Researchers in the United States say they have developed a blood test that can predict with more than 90 per cent accuracy whether someone will develop Alzheimer’s disease within three years.

Dr. Howard J. Federoff, professor of neurology at Georgetown University Medical Center, led a team that set out to find a set of molecules in healthy subjects that could predict whether they would develop either mild cognitive impairment or Alzheimer’s.

“That is exactly what we found,” Federoff said in a video statement issued by Georgetown on Sunday. The blood test identifies ten lipids, or fats, that predict disease onset.

For their study, the researchers enrolled 525 healthy subjects aged 70 and older who gave blood at the outset and at regular intervals. Over five years, 74 subjects met the criteria for either mild Alzheimer’s disease or amnestic mild cognitive impairment (aMCI), the main symptom of which is memory loss.

Comparing 53 of these subjects against the same number of cognitively normal subjects, the researchers discovered the ten lipids that they say revealed the breakdown of neural cell membranes in those that developed symptoms of cognitive impairment.

The discovery of the lipids was confirmed in the remaining subjects who developed either Alzheimer’s or aMCI against the same number of controls.

“The lipid panel was able to distinguish with 90 per cent accuracy these two distinct groups: cognitively normal participants who would progress to MCI or AD within two to three years, and those who would remain normal in the near future,” Federoff said.

The researchers say their study is the first that identifies blood-based biomarkers that predict Alzheimer’s.
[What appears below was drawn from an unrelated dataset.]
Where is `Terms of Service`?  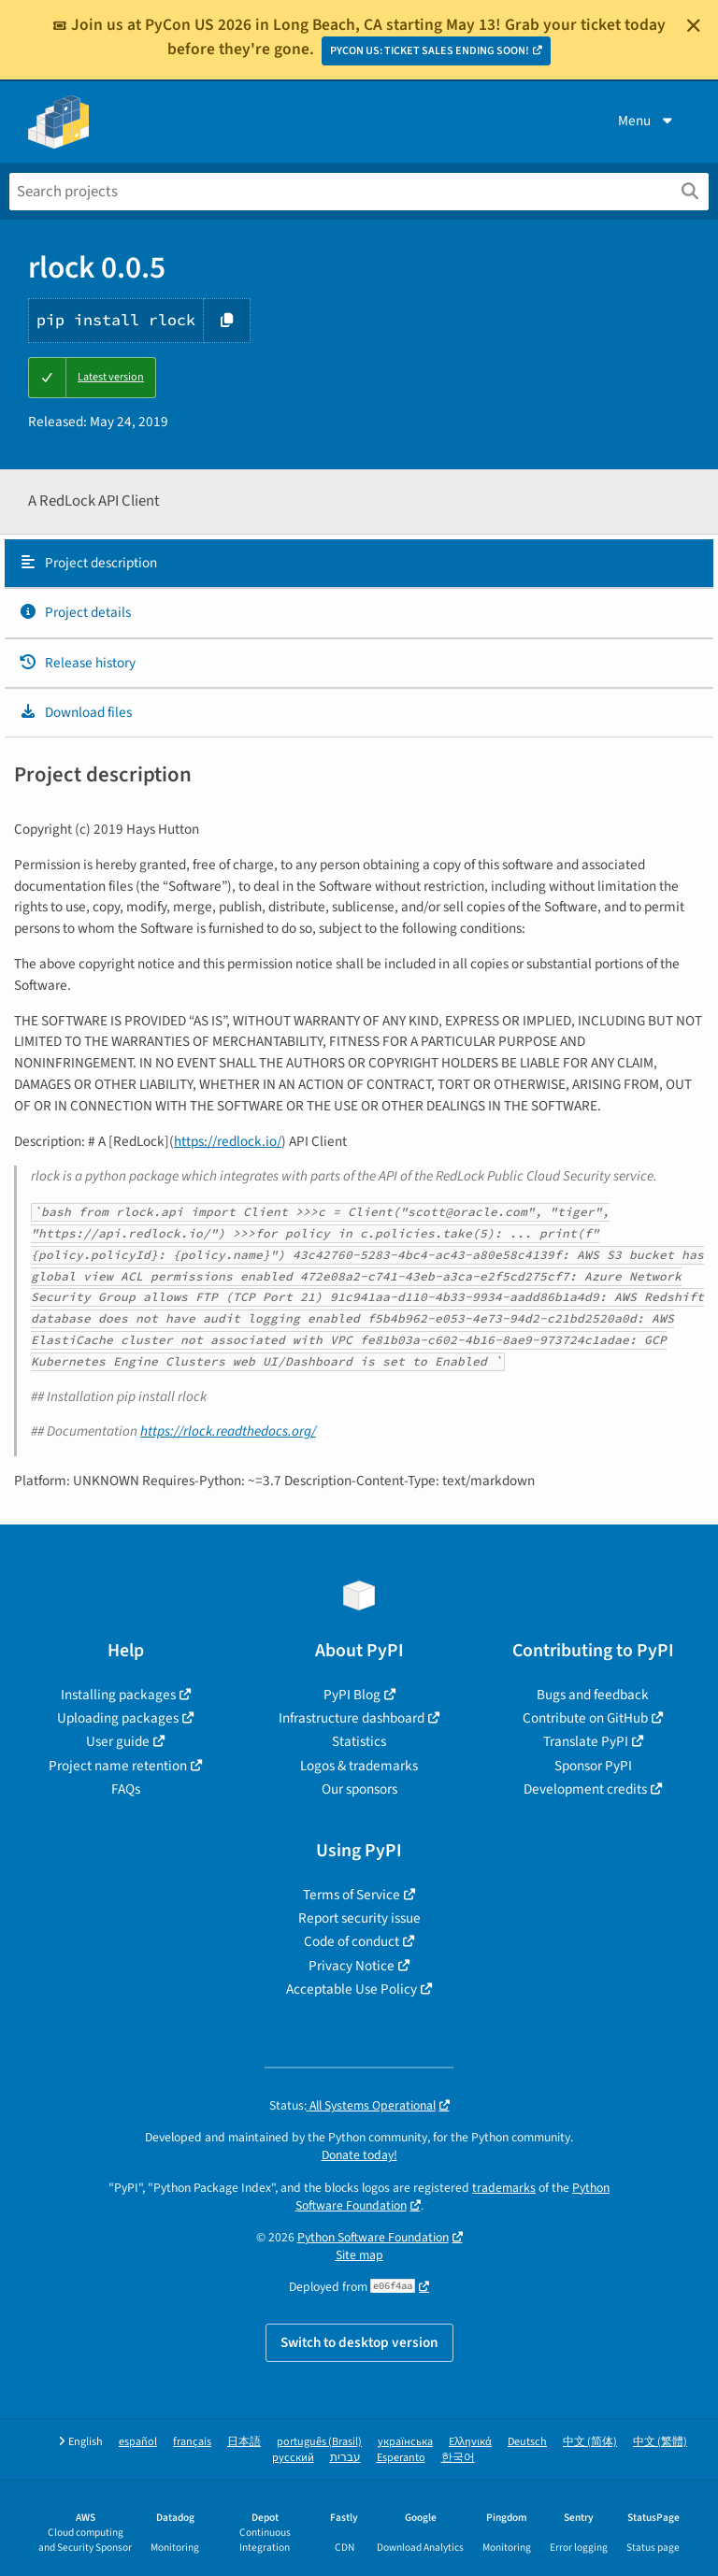 Terms of Service is located at coordinates (351, 1894).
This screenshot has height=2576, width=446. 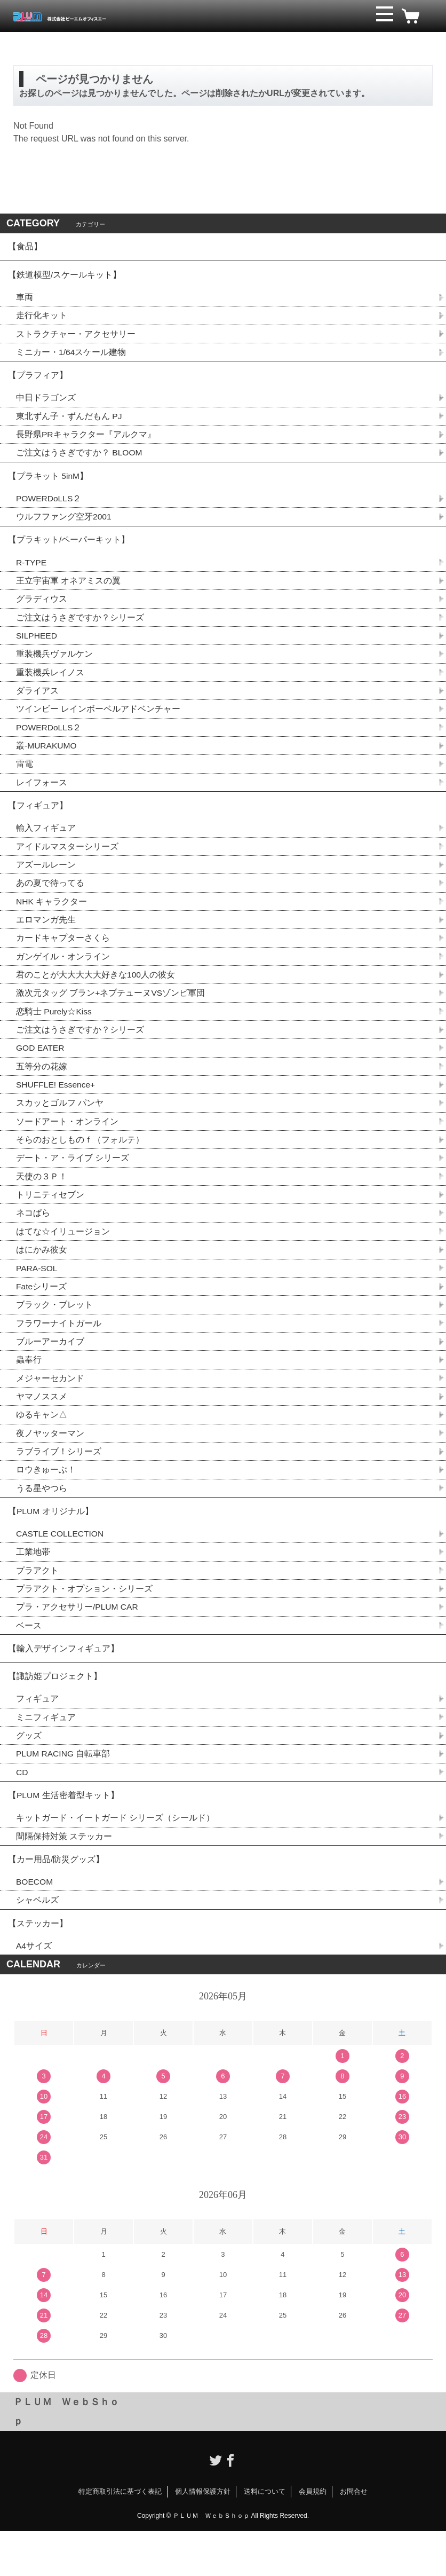 What do you see at coordinates (31, 573) in the screenshot?
I see `R-TYPE` at bounding box center [31, 573].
However, the test may not be ready for use in clinical studies for another two years.

Identifying patients who are most likely to develop Alzheimer’s could help scientists develop prevention and treatment methods that will delay, or perhaps even prevent, disease development. The team is designing a clinical trial to identify high-risk subjects in order to test just such a drug.

The findings are published in the April edition of the journal Nature Medicine.

Lisa Loiselle, an Alzheimer’s researcher at the University of Waterloo, says that if the test proves 100-per-cent accurate, it “could be very, very valuable.”

However, she told CTV News Channel Monday that she has some reservations about the study, including that the subjects were all 70 or older.

“Individuals who are 70 years of age and older generally have higher risk factors for developing dementia to begin with,” Loiselle said. “Those who are older also have a higher lipid count in their blood. So we have to take that into perspective.”

Loiselle said she would like to see the study’s results replicated in patients under age 70.

In his video statement, Federoff notes that more than 35 million people suffer from Alzheimer’s around the world, and by the middle of this century that figure is expected to balloon to more than 100 million.

Up to now, drugs that have been developed to slow the onset of disease have largely failed, but that could be because they were tested in patients who were already diagnosed; in other words, too late.

“The preclinical state of the disease offers a window of opportunity for timely disease-modifying intervention,” Federoff said. “Biomarkers such as ours that define this asymptomatic period are critical for successful development and application of these therapeutics.”